Die Kieler Obdachlosen-Ruhestätte hat die Nummer 182 und ist zu finden auf dem Südfriedhof im Feld B. Seit 2008 ist das ehemalige Grab einer Kieler Familie ein Gemeinschaftsurnengrab für Obdachlose. Es bietet Platz für 86 Urnen. Betrieben und finanziert wird die Grabstätte von dem Verein Hempels und dem Kirchenkreis Altholstein.

Der erste obdachlose Kieler wurde hier am 30. April 2008 bestattet. Die Trauerfeiern mit Gottesdienst werden im Tagestreff und Kontaktladen (TaKo) in der Schaßstraße in Kiel abgehalten. Friedhofsgärtner übernehmen die Grabpflege. Spenden, die über Hempels gesammelt werden, ermöglichen aufwendigere Arbeiten am Grab.

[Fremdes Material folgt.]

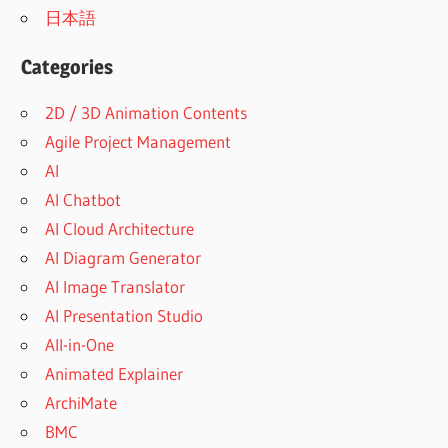
日本語
Categories
2D / 3D Animation Contents
Agile Project Management
AI
AI Chatbot
AI Cloud Architecture
AI Diagram Generator
AI Image Translator
AI Presentation Studio
All-in-One
Animated Explainer
ArchiMate
BMC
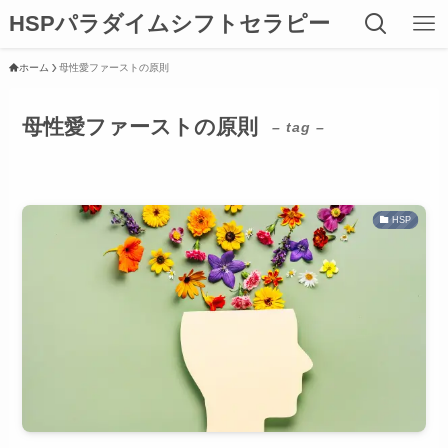
HSPパラダイムシフトセラピー
ホーム
母性愛ファーストの原則
母性愛ファーストの原則
– tag –
HSP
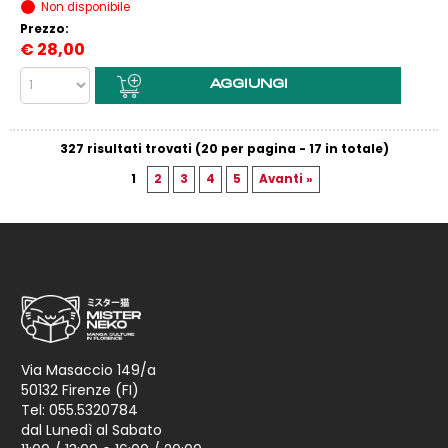
Non disponibile
Prezzo:
€
28,00
327 risultati trovati (20 per pagina - 17 in totale)
1
2
3
4
5
Avanti »
Via Masaccio 149/a
50132 Firenze (FI)
Tel: 055.5320784
dal Lunedì al Sabato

Nach Angaben von Pröpstin Almut Witt stellt der Kirchenkreis das Grab unbefristet und auf Dauer für Obdachlose zur Verfügung. Jede einzelne Urne habe wie allgemein üblich eine Ruhezeit von 20 Jahren. Dann sei die Urne verfallen und eine neue könne an ihrer Stelle beigesetzt werden.

Wenn der Platz eines Tages nicht ausreichen sollte, werde der Kirchenkreis über eine Erweiterung nachdenken, so die Pröpstin.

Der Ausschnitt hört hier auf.